TASK BRIEF: Line by line, repeat the material below exactly and skip the images.

SUPPLIED ENTRIES:
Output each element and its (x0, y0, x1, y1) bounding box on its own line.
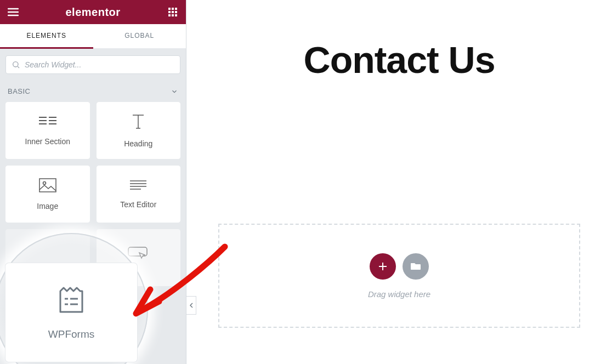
columns-icon (38, 115, 58, 128)
category-basic[interactable]: BASIC (0, 82, 186, 102)
svg-rect-7 (172, 14, 174, 16)
folder-icon (410, 262, 421, 271)
button-icon (127, 246, 149, 260)
widget-label: Inner Section (25, 137, 71, 146)
search-input[interactable] (25, 60, 174, 69)
svg-point-17 (43, 182, 46, 185)
dropzone-buttons (370, 253, 429, 280)
heading-icon (129, 113, 147, 130)
widget-label: Text Editor (120, 200, 156, 209)
svg-rect-1 (172, 8, 174, 10)
widget-wpforms[interactable]: WPForms (5, 263, 137, 362)
app-root: elementor ELEMENTS GLOBAL BASIC Inner Se… (0, 0, 612, 364)
svg-rect-5 (175, 11, 177, 13)
widget-label: Heading (124, 139, 152, 148)
svg-rect-16 (39, 179, 56, 192)
tab-global[interactable]: GLOBAL (93, 24, 186, 49)
text-editor-icon (129, 179, 148, 191)
widget-label: WPForms (48, 328, 94, 340)
svg-rect-6 (168, 14, 171, 16)
search-icon (12, 60, 20, 69)
svg-rect-3 (168, 11, 171, 13)
search-wrap (0, 49, 186, 82)
sidebar-tabs: ELEMENTS GLOBAL (0, 24, 186, 49)
page-title: Contact Us (203, 38, 596, 81)
hamburger-icon (8, 8, 19, 16)
editor-canvas[interactable]: Contact Us Drag widget here (186, 0, 612, 364)
grid-icon (168, 8, 177, 16)
widget-image[interactable]: Image (5, 166, 90, 223)
search-box[interactable] (5, 55, 180, 74)
svg-rect-8 (175, 14, 177, 16)
dropzone[interactable]: Drag widget here (218, 224, 580, 328)
svg-rect-0 (168, 8, 171, 10)
category-label: BASIC (8, 87, 31, 95)
chevron-left-icon (189, 303, 194, 308)
sidebar-topbar: elementor (0, 0, 186, 24)
menu-button[interactable] (5, 4, 21, 20)
widget-heading[interactable]: Heading (97, 102, 181, 159)
apps-button[interactable] (165, 4, 180, 20)
image-icon (38, 178, 57, 193)
add-section-button[interactable] (370, 253, 396, 280)
tab-elements[interactable]: ELEMENTS (0, 24, 93, 49)
svg-rect-4 (172, 11, 174, 13)
wpforms-icon (56, 285, 87, 315)
brand-title: elementor (65, 6, 120, 19)
widget-label: Image (37, 202, 58, 211)
plus-icon (378, 261, 388, 271)
collapse-sidebar-button[interactable] (186, 296, 196, 315)
dropzone-text: Drag widget here (368, 289, 430, 299)
chevron-down-icon (171, 88, 178, 95)
widget-text-editor[interactable]: Text Editor (97, 166, 181, 223)
svg-rect-2 (175, 8, 177, 10)
template-library-button[interactable] (403, 253, 429, 280)
widget-inner-section[interactable]: Inner Section (5, 102, 90, 159)
svg-point-9 (13, 62, 18, 67)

EXPECTED ANSWER:
Output each element and its (x0, y0, x1, y1) bounding box on its own line.
columns-icon (38, 115, 58, 128)
category-basic[interactable]: BASIC (0, 82, 186, 102)
svg-rect-7 (172, 14, 174, 16)
folder-icon (410, 262, 421, 271)
button-icon (127, 246, 149, 260)
widget-label: Inner Section (25, 137, 71, 146)
search-input[interactable] (25, 60, 174, 69)
svg-point-17 (43, 182, 46, 185)
dropzone-buttons (370, 253, 429, 280)
heading-icon (129, 113, 147, 130)
widget-label: Text Editor (120, 200, 156, 209)
svg-rect-1 (172, 8, 174, 10)
widget-wpforms[interactable]: WPForms (5, 263, 137, 362)
app-root: elementor ELEMENTS GLOBAL BASIC Inner Se… (0, 0, 612, 364)
svg-rect-5 (175, 11, 177, 13)
widget-label: Heading (124, 139, 152, 148)
svg-rect-16 (39, 179, 56, 192)
tab-global[interactable]: GLOBAL (93, 24, 186, 49)
text-editor-icon (129, 179, 148, 191)
widget-label: WPForms (48, 328, 94, 340)
svg-rect-6 (168, 14, 171, 16)
search-icon (12, 60, 20, 69)
svg-rect-3 (168, 11, 171, 13)
search-wrap (0, 49, 186, 82)
sidebar-tabs: ELEMENTS GLOBAL (0, 24, 186, 49)
page-title: Contact Us (203, 38, 596, 81)
hamburger-icon (8, 8, 19, 16)
editor-canvas[interactable]: Contact Us Drag widget here (186, 0, 612, 364)
grid-icon (168, 8, 177, 16)
widget-image[interactable]: Image (5, 166, 90, 223)
search-box[interactable] (5, 55, 180, 74)
svg-rect-8 (175, 14, 177, 16)
dropzone[interactable]: Drag widget here (218, 224, 580, 328)
svg-rect-0 (168, 8, 171, 10)
category-label: BASIC (8, 87, 31, 95)
chevron-left-icon (189, 303, 194, 308)
sidebar-topbar: elementor (0, 0, 186, 24)
menu-button[interactable] (5, 4, 21, 20)
widget-heading[interactable]: Heading (97, 102, 181, 159)
apps-button[interactable] (165, 4, 180, 20)
image-icon (38, 178, 57, 193)
add-section-button[interactable] (370, 253, 396, 280)
tab-elements[interactable]: ELEMENTS (0, 24, 93, 49)
svg-rect-4 (172, 11, 174, 13)
wpforms-icon (56, 285, 87, 315)
brand-title: elementor (65, 6, 120, 19)
widget-label: Image (37, 202, 58, 211)
plus-icon (378, 261, 388, 271)
collapse-sidebar-button[interactable] (186, 296, 196, 315)
dropzone-text: Drag widget here (368, 289, 430, 299)
chevron-down-icon (171, 88, 178, 95)
widget-text-editor[interactable]: Text Editor (97, 166, 181, 223)
svg-rect-2 (175, 8, 177, 10)
template-library-button[interactable] (403, 253, 429, 280)
widget-inner-section[interactable]: Inner Section (5, 102, 90, 159)
svg-point-9 (13, 62, 18, 67)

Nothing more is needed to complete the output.